Posted by Catraca Livre on Monday, March 12, 2018

“Eu vinha dar aula na universidade e, no caminho, via muitos moradores de rua. Aí, eu juntei a experiência de ações desse tipo que eu vi nos EUA, mais a necessidade dos alunos em realizar ações sociais e montei um quebra-cabeça. Foi então, que comecei a criar o projeto”, conta o professor.

“No começo, só vinha ele e eu. Até que chegamos a 75 pessoas”, lembra uma das voluntárias, a aluna Mayara Robles. Na rua, alunos e professor conseguem tratar infecções, dermatites, dermatoses, diagnosticar hipertensão, diabetes e medicar.
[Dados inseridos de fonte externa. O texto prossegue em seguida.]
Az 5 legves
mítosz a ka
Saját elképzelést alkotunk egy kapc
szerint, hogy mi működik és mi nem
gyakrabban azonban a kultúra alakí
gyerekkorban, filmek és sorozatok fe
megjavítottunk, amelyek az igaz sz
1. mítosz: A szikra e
Os casos mais sérios, que não são possíveis resolver no local, são encaminhados para hospitais próximos e para o centro de saúde da Anhembi, onde os alunos fazem internato.

O projeto formiguinha que nasceu em 2016 hoje já conta com a ajuda de outros professores e médicos, além do suporte da Pastoral de Rua. O trabalho também serve como modelo para outras iniciativas parecidas. “Muitos colegas Brasil afora vêm até aqui participar, ver como funciona para levar para as cidades deles”, conta Mário.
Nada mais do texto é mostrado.